INPUT DATA:
--
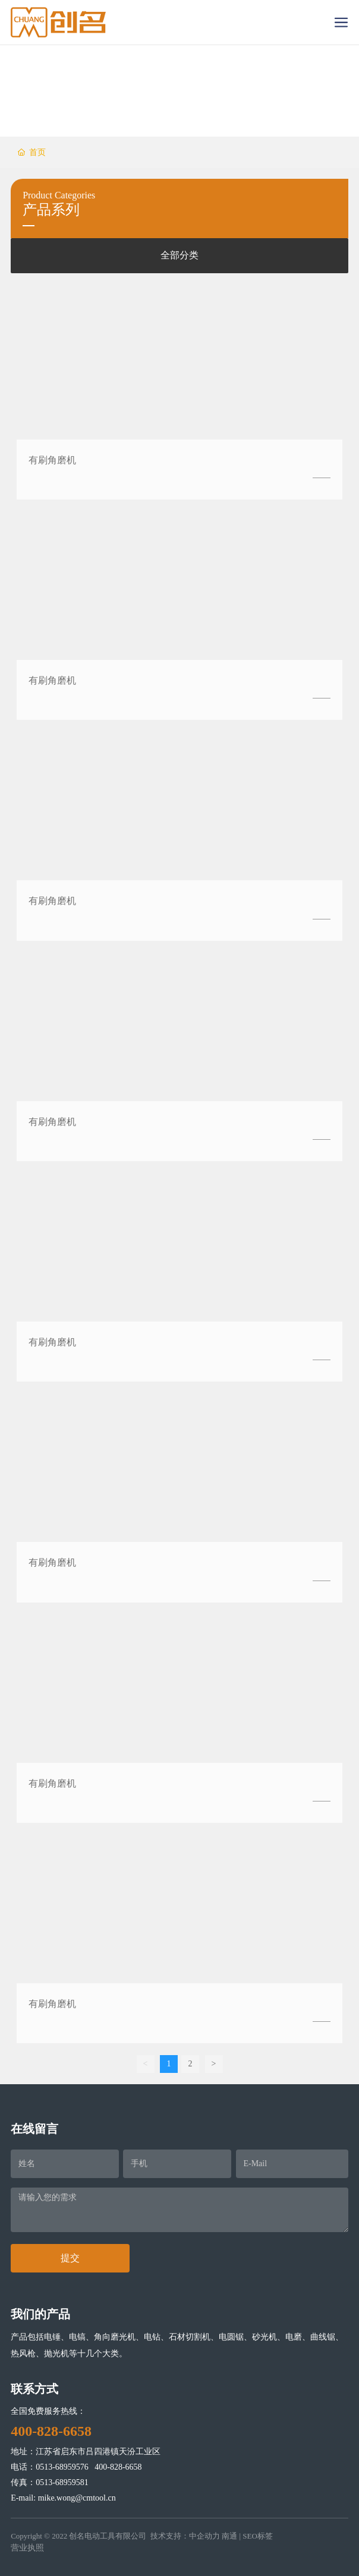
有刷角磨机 (52, 460)
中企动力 (204, 2535)
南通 (229, 2535)
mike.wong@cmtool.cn (77, 2497)
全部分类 (179, 255)
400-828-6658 (118, 2467)
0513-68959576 (62, 2467)
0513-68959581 (62, 2482)
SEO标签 (258, 2535)
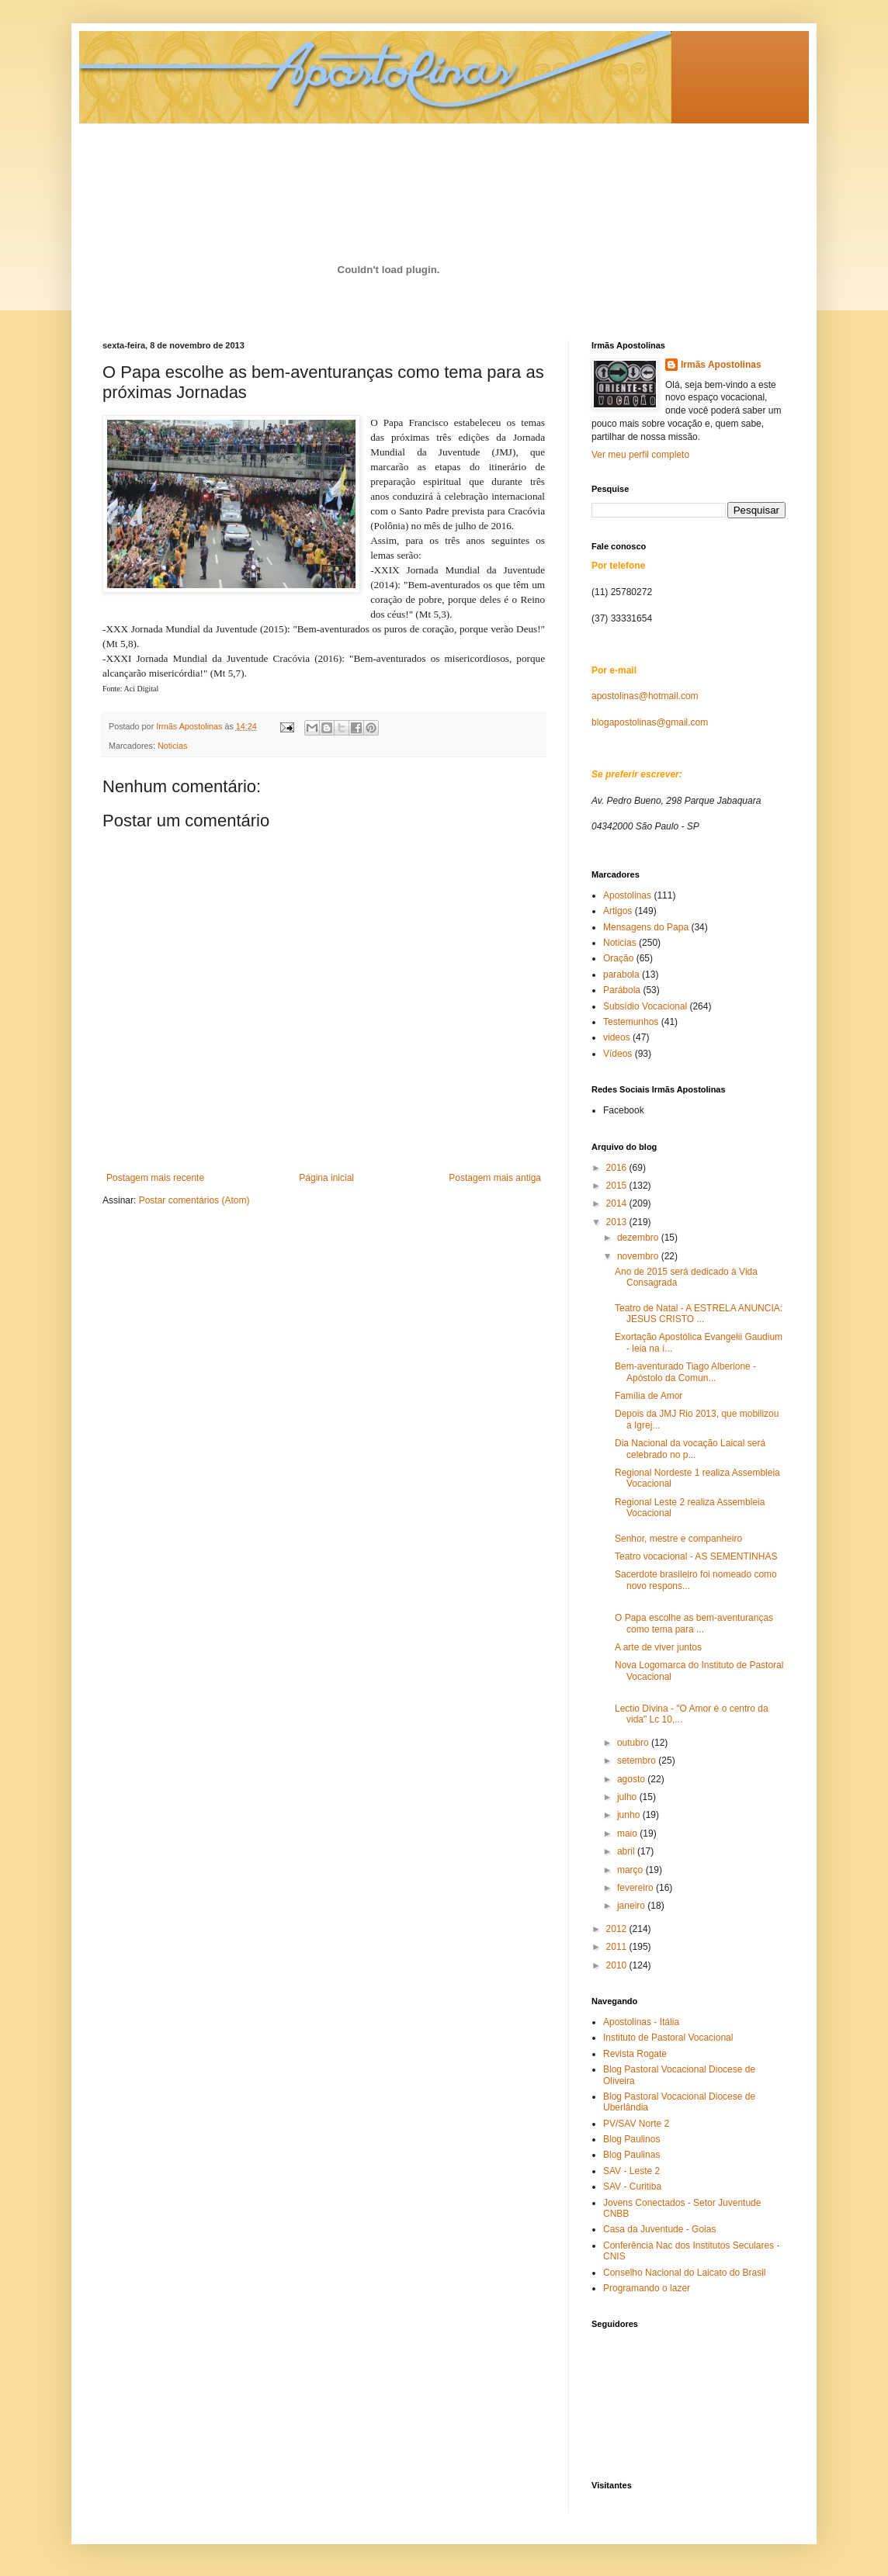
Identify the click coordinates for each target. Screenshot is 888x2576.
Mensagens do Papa (646, 927)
--
EXERCISE OBJECTIVE:
What is needed is an exact repeat of the records, with every picture left out.

EXERCISE SOLUTION:
有刷角磨机 (52, 460)
中企动力 (204, 2535)
南通 (229, 2535)
mike.wong@cmtool.cn (77, 2497)
全部分类 (179, 255)
400-828-6658 (118, 2467)
0513-68959576 (62, 2467)
0513-68959581 (62, 2482)
SEO标签 (258, 2535)
Identify the click coordinates for each target. Screenshot is 888x2576.
Mensagens do Papa (646, 927)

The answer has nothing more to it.